The YA dystopian genre feels like it has been done to death in the last decade, mostly as a result of the authors riding the coattails of the popular Hunger Games series. But seven years before Suzanne Collins released the first book of her popular series, Philip Reeve released Mortal Engines.
If you have read my other reviews, you might have noticed a pattern. Many of the fiction books I read are tied in some way to a movie or TV adaption. This book is no exception. In anticipation of the film, I read the first novel in Reeve’s fantastical series about moving cities, and was happy to find a unique perspective on a tired genre.
Perhaps Reeve’s early entry into the genre helped him escape many of the cliches that the newer novels suffer from–I admit I have read few of them, but as you no doubt realize, I am a movie fan, and I have seen many of the adaptions. Simply put, I didn’t like them (looking at you, Maze Runner). Purely judging from the film versions, many of the characters suffer from cliched characterization. Feel free to skip ahead if you have heard this all before.
Tropes themselves are not bad, but when every Tom, Dick, and Harry is a Chosen One or obtains some inexplicable leadership role despite having no charisma whatsoever, it gets old. These characters feel unrealistic. Give them some superficial flaw in the place of true character development, and that is suppose to make a good story.
Don’t get me wrong, I love a good dystopia. V for Vendetta is fantastic in either version. The Time Machine is a fascinating commentary on humanity. But YA has a problem with Chosen One stories (Harry Potter contributed a lot to this issue), by which I mean an overabundance of them without satisfactorily explaining the why.
And why am I going on and on about this?
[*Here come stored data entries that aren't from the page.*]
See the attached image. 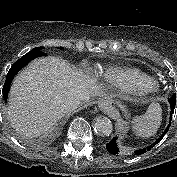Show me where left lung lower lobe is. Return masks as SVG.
Returning <instances> with one entry per match:
<instances>
[{"instance_id": "1", "label": "left lung lower lobe", "mask_w": 177, "mask_h": 177, "mask_svg": "<svg viewBox=\"0 0 177 177\" xmlns=\"http://www.w3.org/2000/svg\"><path fill=\"white\" fill-rule=\"evenodd\" d=\"M169 103H170V119L172 118V114L174 113V109H175V105H176V97L172 96L169 99ZM171 124V120L169 122V125L167 126V128L165 129V131L163 132V134L156 140V142L146 148L143 149H139L135 151V155H140L145 153L146 151L151 150V148H153L154 145H156V143H159L161 141V139L163 138V136L167 133V131L169 130ZM117 138L114 137L109 143L106 144V149L109 153L112 154H118L119 153V149L117 147V143H116Z\"/></svg>"}]
</instances>
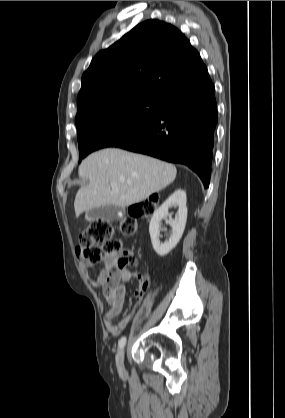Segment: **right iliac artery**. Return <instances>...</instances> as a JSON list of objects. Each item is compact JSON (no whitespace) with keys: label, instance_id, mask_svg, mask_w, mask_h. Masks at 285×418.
<instances>
[{"label":"right iliac artery","instance_id":"right-iliac-artery-1","mask_svg":"<svg viewBox=\"0 0 285 418\" xmlns=\"http://www.w3.org/2000/svg\"><path fill=\"white\" fill-rule=\"evenodd\" d=\"M125 344H126V337H121L118 342V347L122 349L125 346Z\"/></svg>","mask_w":285,"mask_h":418}]
</instances>
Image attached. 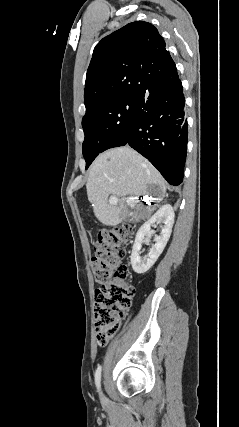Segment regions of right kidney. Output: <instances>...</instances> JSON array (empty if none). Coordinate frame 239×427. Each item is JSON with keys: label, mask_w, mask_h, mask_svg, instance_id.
<instances>
[{"label": "right kidney", "mask_w": 239, "mask_h": 427, "mask_svg": "<svg viewBox=\"0 0 239 427\" xmlns=\"http://www.w3.org/2000/svg\"><path fill=\"white\" fill-rule=\"evenodd\" d=\"M175 214L171 205L162 206L150 219H148L138 230L132 248L131 265L137 274H144L157 261L163 252L172 232ZM156 222L163 223L161 235L155 237L154 246L150 249L148 257L144 260L140 257V250L143 243H147V237L152 235L151 226Z\"/></svg>", "instance_id": "obj_1"}]
</instances>
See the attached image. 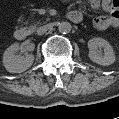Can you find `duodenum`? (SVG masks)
I'll return each instance as SVG.
<instances>
[{
	"label": "duodenum",
	"instance_id": "duodenum-1",
	"mask_svg": "<svg viewBox=\"0 0 119 119\" xmlns=\"http://www.w3.org/2000/svg\"><path fill=\"white\" fill-rule=\"evenodd\" d=\"M67 17L69 20L75 23L82 20V14L77 11L68 13ZM14 36L17 40H24L28 36V32L25 28H18L15 30Z\"/></svg>",
	"mask_w": 119,
	"mask_h": 119
}]
</instances>
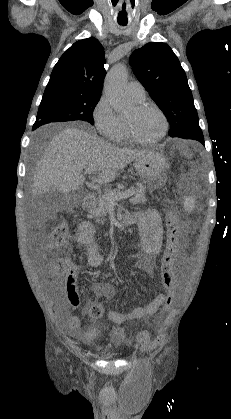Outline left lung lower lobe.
I'll return each instance as SVG.
<instances>
[{"instance_id":"1","label":"left lung lower lobe","mask_w":231,"mask_h":419,"mask_svg":"<svg viewBox=\"0 0 231 419\" xmlns=\"http://www.w3.org/2000/svg\"><path fill=\"white\" fill-rule=\"evenodd\" d=\"M180 138H184V139H193V140H197L200 143H202L204 145V138H203V133L201 132H193V133H189L183 136H179Z\"/></svg>"}]
</instances>
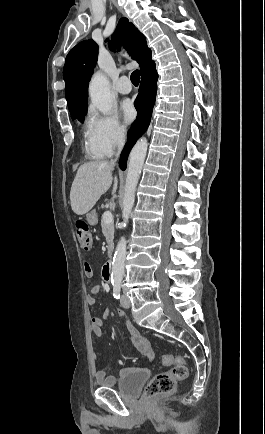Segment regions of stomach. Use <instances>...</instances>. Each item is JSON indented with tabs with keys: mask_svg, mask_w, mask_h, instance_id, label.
<instances>
[{
	"mask_svg": "<svg viewBox=\"0 0 265 434\" xmlns=\"http://www.w3.org/2000/svg\"><path fill=\"white\" fill-rule=\"evenodd\" d=\"M86 218L89 224H95V222H97V216L95 210H93V212H90V214H87Z\"/></svg>",
	"mask_w": 265,
	"mask_h": 434,
	"instance_id": "stomach-1",
	"label": "stomach"
}]
</instances>
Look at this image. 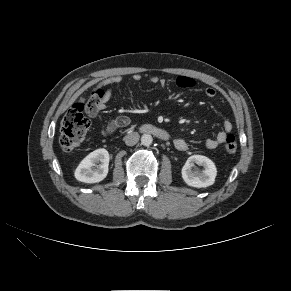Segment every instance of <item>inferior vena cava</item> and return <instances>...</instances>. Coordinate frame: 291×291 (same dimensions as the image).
<instances>
[{"mask_svg":"<svg viewBox=\"0 0 291 291\" xmlns=\"http://www.w3.org/2000/svg\"><path fill=\"white\" fill-rule=\"evenodd\" d=\"M139 134L137 132L130 133L125 136L124 141L128 146H133L139 141Z\"/></svg>","mask_w":291,"mask_h":291,"instance_id":"obj_1","label":"inferior vena cava"}]
</instances>
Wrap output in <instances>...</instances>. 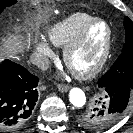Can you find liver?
Listing matches in <instances>:
<instances>
[{
    "mask_svg": "<svg viewBox=\"0 0 133 133\" xmlns=\"http://www.w3.org/2000/svg\"><path fill=\"white\" fill-rule=\"evenodd\" d=\"M23 37L21 35L8 34L1 41L2 46L0 47V60L1 57H7L10 59L17 58V54L23 50Z\"/></svg>",
    "mask_w": 133,
    "mask_h": 133,
    "instance_id": "6515ba94",
    "label": "liver"
}]
</instances>
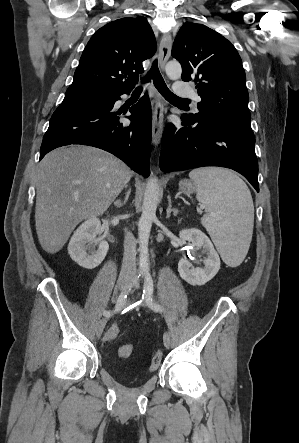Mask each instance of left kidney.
<instances>
[{"instance_id":"left-kidney-1","label":"left kidney","mask_w":299,"mask_h":443,"mask_svg":"<svg viewBox=\"0 0 299 443\" xmlns=\"http://www.w3.org/2000/svg\"><path fill=\"white\" fill-rule=\"evenodd\" d=\"M179 237L183 241L191 242L197 248H203L206 258L203 259V268H193L190 261L180 259L178 271L182 279L187 283L204 285L211 280L220 269V258L210 239L199 229H185L179 232Z\"/></svg>"}]
</instances>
Because it is one of the primary reasons I enjoyed Mortal Engines so much. The story focuses first on Tom Natsworthy, 15-year-old Apprentice Historian (who is portrayed by a 30-year-old actor in the movie. Sigh…) Tom is, for one thing, relatable. He wants to prove himself, but struggles to do anything right. He is a teenager, not a flawless demigod that seamlessly assumes power when the situation falls in their lap. When Tom finds himself left behind by London, the traction city he lived in all his life, his only thought is to get home and get on with his life. He is afraid, angry, and happy in all the right places.
Tom is not the only teenage hero on a journey. Katherine is on a journey to find out what dark secrets London is hiding. She too feels like a real teenager. She has spent her whole life looking up to her father, and when she finds out things are not as perfect as she thinks, she is appropriately confused and hurt.
The third teen hero is Hester (who is also portrayed by a 30-year-old actress. I have more problems with her film counterpart already, but I won’t spoil that here). She is a bit more complicated, but infinitely more interesting. She is deeply flawed, scarred by a horrifying past. The complex web of intrigue surrounding her drives much of the story, up until the last reveal.
The success of Mortal Engines is entirely character-based. While the world itself is intriguing, it is Reeve’s fascinating characters that make the story work. And the sequels hold up, adding so much more depth to both the characters and the world. I read all the books within a few weeks, and though I won’t give away the ending, the final book leaves us with an immensely satisfying end to this incredible series. For any fan of science fiction and/or YA, this is a must read.